The Forgotten History
Not
surprisingly, both Laurence and Brown are at least somewhat bitter that the
pioneering efforts of the CHF have been relegated to footnotes — or ignored
completely — in the depoliticized, New York-centric orthodox view of how the
U.S. Queer movement got started. They’re also appalled at the changes in how
the community named itself. While they applauded the abandonment of the words
“homosexual” and “homophile” and their replacement with the term “Gay” in the
early 1970’s, they haven’t supported the addition of the word “Lesbian” and are
even less enamored of the initials “LGBT” — for “Lesbian, Gay, Bisexual,
Transgender” — that has become the standard term now.
“I remember when
the Daughters of Bilitis [the pioneering group founded by Lesbian couple Del
Martin and Phyllis Lyon in San Francisco in the 1950’s] went through the name
change, and a number of older Gay women said, ‘Aren’t we Gay anymore?’,” Brown
recalled. “This was concocted at a Socialist Workers’ Party convention in New
York, and I think it deprived Gay women of a common same-sex humanity.”
“One of the most
difficult days of the year for me is the annual Gay Pride Parade here, now,”

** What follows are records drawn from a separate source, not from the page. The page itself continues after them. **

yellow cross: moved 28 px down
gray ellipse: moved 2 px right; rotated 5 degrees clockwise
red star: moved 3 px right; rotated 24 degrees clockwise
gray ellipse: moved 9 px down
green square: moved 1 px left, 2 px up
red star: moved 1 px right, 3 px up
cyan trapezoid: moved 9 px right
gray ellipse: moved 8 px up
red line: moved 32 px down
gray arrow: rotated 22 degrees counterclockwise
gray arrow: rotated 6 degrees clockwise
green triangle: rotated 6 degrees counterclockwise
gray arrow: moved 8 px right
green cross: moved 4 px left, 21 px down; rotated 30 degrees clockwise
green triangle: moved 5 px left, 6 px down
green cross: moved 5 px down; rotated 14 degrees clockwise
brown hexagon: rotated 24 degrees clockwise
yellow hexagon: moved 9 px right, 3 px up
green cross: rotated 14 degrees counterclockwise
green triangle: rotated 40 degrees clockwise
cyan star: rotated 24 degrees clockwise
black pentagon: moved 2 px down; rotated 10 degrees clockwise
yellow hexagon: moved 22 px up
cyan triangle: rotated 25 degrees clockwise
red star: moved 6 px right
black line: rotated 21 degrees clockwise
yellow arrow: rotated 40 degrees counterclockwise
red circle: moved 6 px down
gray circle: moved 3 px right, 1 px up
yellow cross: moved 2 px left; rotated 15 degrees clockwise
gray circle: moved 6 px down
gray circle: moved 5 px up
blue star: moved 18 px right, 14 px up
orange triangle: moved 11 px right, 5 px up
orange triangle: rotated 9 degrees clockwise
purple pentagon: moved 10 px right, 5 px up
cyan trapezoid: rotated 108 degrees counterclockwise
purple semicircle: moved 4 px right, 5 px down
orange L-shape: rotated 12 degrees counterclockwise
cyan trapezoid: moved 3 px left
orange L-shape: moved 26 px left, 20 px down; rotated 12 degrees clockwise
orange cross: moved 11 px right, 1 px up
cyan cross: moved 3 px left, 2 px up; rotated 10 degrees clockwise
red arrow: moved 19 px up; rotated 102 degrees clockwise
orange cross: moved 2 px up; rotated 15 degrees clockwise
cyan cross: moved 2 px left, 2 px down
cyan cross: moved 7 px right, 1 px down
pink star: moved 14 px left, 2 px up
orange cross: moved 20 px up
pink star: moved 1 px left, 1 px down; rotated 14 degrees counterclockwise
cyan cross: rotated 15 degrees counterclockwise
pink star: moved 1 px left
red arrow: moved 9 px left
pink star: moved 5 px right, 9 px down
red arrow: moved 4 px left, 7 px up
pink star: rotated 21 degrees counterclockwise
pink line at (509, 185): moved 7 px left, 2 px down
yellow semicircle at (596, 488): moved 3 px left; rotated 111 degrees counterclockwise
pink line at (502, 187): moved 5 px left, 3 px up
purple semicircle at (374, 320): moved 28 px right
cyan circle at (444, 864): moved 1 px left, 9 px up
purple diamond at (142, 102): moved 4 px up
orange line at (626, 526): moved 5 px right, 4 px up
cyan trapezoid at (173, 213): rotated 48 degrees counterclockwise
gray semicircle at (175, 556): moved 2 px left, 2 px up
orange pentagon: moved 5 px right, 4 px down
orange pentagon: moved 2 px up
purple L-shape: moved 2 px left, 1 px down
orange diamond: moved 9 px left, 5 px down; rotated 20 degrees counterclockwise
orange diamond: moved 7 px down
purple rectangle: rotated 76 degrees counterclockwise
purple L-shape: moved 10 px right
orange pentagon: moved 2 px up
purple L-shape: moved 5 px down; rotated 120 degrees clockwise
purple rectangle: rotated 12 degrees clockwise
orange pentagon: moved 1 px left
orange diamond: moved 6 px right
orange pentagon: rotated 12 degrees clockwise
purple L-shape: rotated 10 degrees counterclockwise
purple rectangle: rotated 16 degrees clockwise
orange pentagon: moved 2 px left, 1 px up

Laurence said. “To the local [LGBT] Center, Pat and I are invisible. The
Center’s director won’t even speak to me. There are some books which refer to
us in two to three paragraphs. One problem with Gay historians is they prefer
to print the myth, and they continue to refer to Gale and I as lovers — which
we were not. I lost my job at ABC and went through a lot of emotional hell, and
it’s difficult when Gay Pride rolls around and people won’t even acknowledge
that things happened in San Francisco before Stonewall.”
“They did eclipse everything we did, but New York City is the
center of the news and entertainment industry,” Brown ruefully added. “To call
the San Francisco Gay Pride Parade ‘Stonewall West’ is a grave miscarriage of
nomenclature. It’s just outrageous. We didn’t try to make any mileage or get
ourselves set in stone as the ‘founders’ 43 years ago. In fact, we were
relieved when Stonewall happened, fired the public imagination and spread the
movement.”
Brown said that
“we really haven’t protested” the enshrinement of Stonewall as the official
“founding” of the Queer rights movement. “I have friends who were at Stonewall,
including Jimmy Fouratt, whom I just saw for the first time in 30 years.
Stonewall had its role, but the history should show that we were the brick and
mortar, and we were completely
nonviolent. It’s easy to throw rocks and bottles at the cops, but what really
works is peaceful, consistent, continuous activity.”